We like to tell everyone we meet that our steel built the world; it’s not wholly true, but our steel did build many of the world’s great bridges, including the Sydney Harbour Bridge. It is also responsible for Newcastle’s Tyne Bridge and the small matter of the Indian railways.

Steel has provided thousands of well-paid jobs and supported families around the area. You won’t meet many people around our borough who didn’t have a relative or friend working in steel, so it’s not surprising it has created a strong sense of identity and will always be linked to our history.

In 2015, Redcar suffered the hammer blow of seeing its steelworks go into liquidation, with the immediate loss of around 2,000 jobs, plus a further 1,000 in the supply chain.

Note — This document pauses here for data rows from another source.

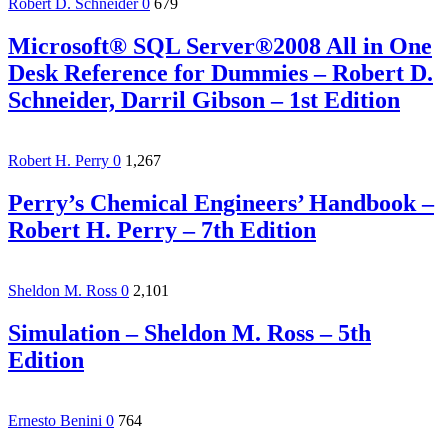
Robert D. Schneider
0
679
Microsoft® SQL Server®2008 All in One
Desk Reference for Dummies – Robert D.
Schneider, Darril Gibson – 1st Edition
Robert H. Perry
0
1,267
Perry’s Chemical Engineers’ Handbook –
Robert H. Perry – 7th Edition
Sheldon M. Ross
0
2,101
Simulation – Sheldon M. Ross – 5th
Edition
Ernesto Benini
0
764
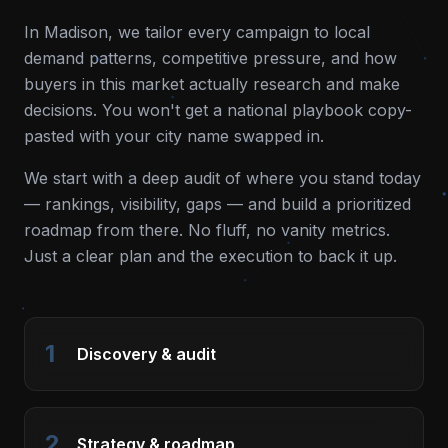
In
Madison
, we tailor every campaign to local
demand patterns, competitive pressure, and how
buyers in this market actually research and make
decisions. You won't get a national playbook copy-
pasted with your city name swapped in.
We start with a deep audit of where you stand today
— rankings, visibility, gaps — and build a prioritized
roadmap from there. No fluff, no vanity metrics.
Just a clear plan and the execution to back it up.
1
Discovery & audit
2
Strategy & roadmap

Any area that loses a major employer suffers and in truth it was about more than just the loss of work for our area. In many cases those who lost their jobs had never known anything different; their own fathers may have worked in the industry before they got jobs at the works themselves. The dedication and sense of community among the workforce was a part of what made the Redcar steelworks so special.

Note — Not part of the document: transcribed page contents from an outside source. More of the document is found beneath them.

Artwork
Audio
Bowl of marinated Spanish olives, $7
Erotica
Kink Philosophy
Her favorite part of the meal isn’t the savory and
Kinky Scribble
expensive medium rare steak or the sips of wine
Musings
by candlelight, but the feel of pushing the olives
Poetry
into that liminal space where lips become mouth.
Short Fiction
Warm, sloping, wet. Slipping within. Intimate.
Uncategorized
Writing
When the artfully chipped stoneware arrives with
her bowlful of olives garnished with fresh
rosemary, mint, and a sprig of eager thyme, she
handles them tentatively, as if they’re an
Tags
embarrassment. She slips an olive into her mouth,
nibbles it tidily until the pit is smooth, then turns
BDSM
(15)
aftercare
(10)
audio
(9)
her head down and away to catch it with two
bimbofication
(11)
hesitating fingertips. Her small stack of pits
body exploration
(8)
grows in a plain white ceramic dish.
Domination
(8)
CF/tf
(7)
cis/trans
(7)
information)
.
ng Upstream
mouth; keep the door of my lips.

Now, though, the former steelworks site has a very different feel about it.

The site is enormous – one of the largest industrial sites in Europe – and so is its potential. It also sits next to the River Tees and Teesport, already England’s biggest exporting port.

It is well connected by road and easy to access for future workers from around Redcar and Cleveland and the wider Tees Valley.

That land is now maintained and marketed by the South Tees Development Corporation. I sit on the board, along with other political, business and public sector leaders.

The Corporation has had more than 100 enquiries from companies around the world which have shown interest in being part of the site’s future. The encouraging thing has been the quality of the companies we have been talking to; they are at the cutting edge of what they do and their presence where we live would be a huge enhancement to our offer.

The STDC site really does provide a fabulous opportunity for companies to become part of something which will be transformational to the economies of Redcar and Cleveland, the North East and the whole of the North of England.

There is also the prospect of another benefit, perversely at a time when a good proportion of the country is looking forward with caution.

While Brexit brings uncertainty about how our industries will fare in the new world, it gives a huge opportunity to the STDC site with the possibility of a freeport.

The Government has spoken encouragingly about the area around Teesport becoming a freeport and enjoying tariff-free status at a time when doing so will potentially provide a huge advantage to those within the zone.

In the meantime, the site will be reclaimed and decontaminated to become home to thriving industry which will bring thousands of jobs and the resultant prosperity to families in our borough and the wider Teesside area.

The Government funded the cost of securing the site and recently announced a further £71m to prepare it for investment. Confirming new companies coming to the site will be hugely exciting.

There will be a need for further significant investment to continue that development but there is no doubt it will be repaid over time by the increased prosperity it will bring. The project really is that big.

We look forward to continuing working with Whitehall to make the ambition a reality.

Our borough has a history of innovation and industrial excellence, and with the right support, there’s no reason why that won’t continue to be the case long into the future.

We are keen to work with companies to bring work and prosperity to the families who proudly call Redcar and Cleveland their home.

There has been positive news on the Sirius Minerals project near Whitby, a transformative venture which would employ hundreds of people from our area. We are also still hopeful on the outcome of talks that would see two British Steel plants in our borough taken over, securing hundreds more well-paid jobs.

Life has been challenging since the closure of our steelworks, but a bright future for thousands of people is developing on the site which was once its home.